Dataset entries
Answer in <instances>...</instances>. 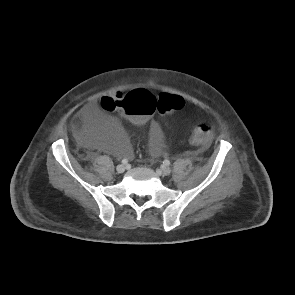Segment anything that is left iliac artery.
<instances>
[{"mask_svg":"<svg viewBox=\"0 0 295 295\" xmlns=\"http://www.w3.org/2000/svg\"><path fill=\"white\" fill-rule=\"evenodd\" d=\"M163 163H164V165H166V166H169V165H170V161H169V160H167V159H166V160H164V161H163Z\"/></svg>","mask_w":295,"mask_h":295,"instance_id":"obj_1","label":"left iliac artery"}]
</instances>
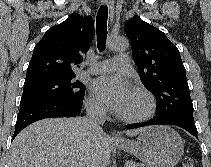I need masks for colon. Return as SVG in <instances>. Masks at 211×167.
Masks as SVG:
<instances>
[{
	"instance_id": "5ec220e1",
	"label": "colon",
	"mask_w": 211,
	"mask_h": 167,
	"mask_svg": "<svg viewBox=\"0 0 211 167\" xmlns=\"http://www.w3.org/2000/svg\"><path fill=\"white\" fill-rule=\"evenodd\" d=\"M182 167H194V162L192 159L188 158L182 164Z\"/></svg>"
}]
</instances>
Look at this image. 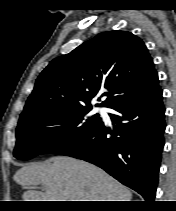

■ **PROBLEM DESCRIPTION**:
Say again, word for word, every line from the one with "I need masks" through the last line of the data above, minus the pictures.

■ **SOLUTION BELOW**:
I need masks for colon. Return as SVG in <instances>. Masks at 211×167.
Masks as SVG:
<instances>
[{
	"instance_id": "5ec220e1",
	"label": "colon",
	"mask_w": 211,
	"mask_h": 167,
	"mask_svg": "<svg viewBox=\"0 0 211 167\" xmlns=\"http://www.w3.org/2000/svg\"><path fill=\"white\" fill-rule=\"evenodd\" d=\"M182 167H194V162L192 159L188 158L182 164Z\"/></svg>"
}]
</instances>
Look at this image. 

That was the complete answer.